Sta arrivando, mancano poche ore e le nostre città saranno letteralmente tappezzate di manifesti e di volantini, di santi, di materiale di propaganda elettorale. Sarà curioso fare una statistica delle parole più usate, ma già adesso è possibile fare una previsione. Innanzitutto la parola “cambiamento” diventerà un tormentone: dobbiamo cambiare le cose, c’è bisogno di un cambiamento. Quindi “la gente” che è stanca, che non ne può più, che ha bisogno di “rinnovamento”. Perché i politici finora sono stati “autoreferenziali”, hanno pensato agli “affari loro”, e non agli “interessi della città”. Una città che da troppo tempo “non è stata governata”, che ha subito gli interessi dei “gruppi di affari”.

Quindi, come le previsioni astronomiche, la campagna elettorale sfornerà slogan e messaggi buoni per tutte le stagioni, buoni per la destra e per la sinistra.
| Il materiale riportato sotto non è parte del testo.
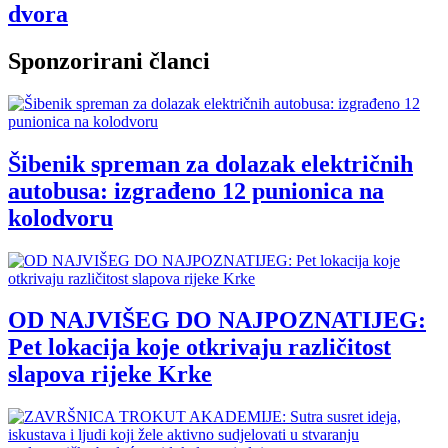
dvora
Sponzorirani članci
Šibenik spreman za dolazak električnih
autobusa: izgrađeno 12 punionica na
kolodvoru
OD NAJVIŠEG DO NAJPOZNATIJEG:
Pet lokacija koje otkrivaju različitost
slapova rijeke Krke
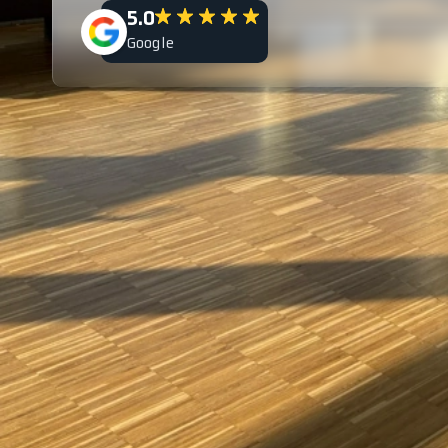
5.0
Google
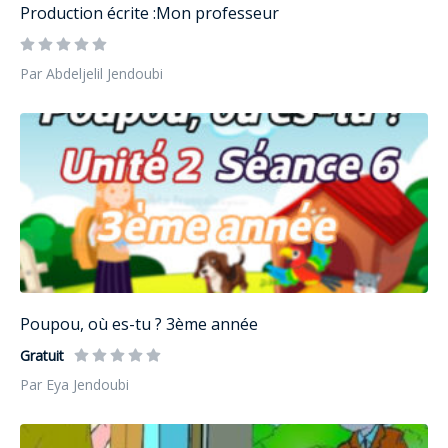
Production écrite :Mon professeur
Par Abdeljelil Jendoubi
Poupou, où es-tu ? 3ème année
Gratuit
Par Eya Jendoubi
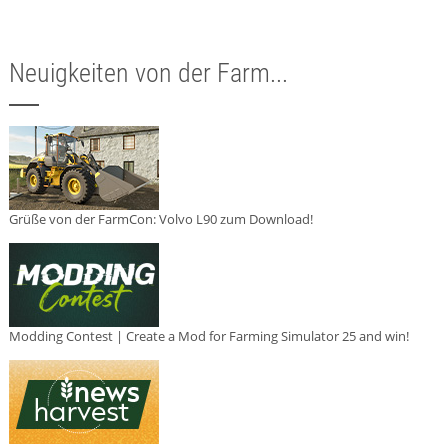
Neuigkeiten von der Farm...
Grüße von der FarmCon: Volvo L90 zum Download!
Modding Contest | Create a Mod for Farming Simulator 25 and win!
Così, per esempio, chi sta in Consiglio Comunale da decenni fa manifesti in cui chiede alle persone di “far sentire la propria voce” per “far sentire i propri diritti”, chi è stato condannato per falso in atto pubblico e implicato in vari scandali sessuali dice di essere “da sempre vicino alla gente”.

La gente, animale strano, che non ha volto, non ha colore, che bisogna “intercettare”, come se fosse un asteroide, come se fosse un assist. La gente che incontri per strada e che non vuole farsi intervistare sulla politica, non vuole parlare, consapevole, purtroppo, che ci sono cose che non possono cambiare. E quindi, in maniera gattopardiana, si cambia tutto ma non si cambia nulla, perché bisogna ricostruire il “rapporto di fiducia” con i cittadini. Da troppo tempo, ormai, la politica “è lontana dai problemi della gente”, soprattutto se è gente “comune”. A proposito di “comune”, non bisogna dimenticare che stiamo lavorando per il “bene comune”, perché la “comunità” ha bisogno di “rinnovamento”, di qualcuno che badi più agli interessi del “territorio” e non ai suoi.

Ovviamente c’è il lavoro. Sono anni che l’amministrazione non si è “occupata dei problemi delle imprese / degli operai / dei cassintegrati / dei giovani / dei disoccupati” ed è “arrivato il momento di cambiare / rinnovare / dare spazio ai giovani”.

I giovani, una categoria che non si capisce quali limiti anagrafici abbia. I giovani sono i trentenni, oppure i quarantenni che non si sono mai candidati? Chi sono i giovani di cui va in cerca la politica? I “giovani” di solito sono espressione di qualche “vecchio” che, in classico stile cooptazione partitico, utilizza le speranze e le passioni di chi di politica partitica non ha esperienza e lo catapulta nel tritacarne.

La verità è che bisogna vivere e fare la politica con “passione” per ridare “speranza” alla “gente”. Oppure, molto più semplicemente fare domande ai candidati:

  • Chi sei?
  • Dove vuoi andare?
  • Perché io dovrei votarti.

Se non rispondono in maniera soddisfacente sono solo facce buone per la collezione di santini.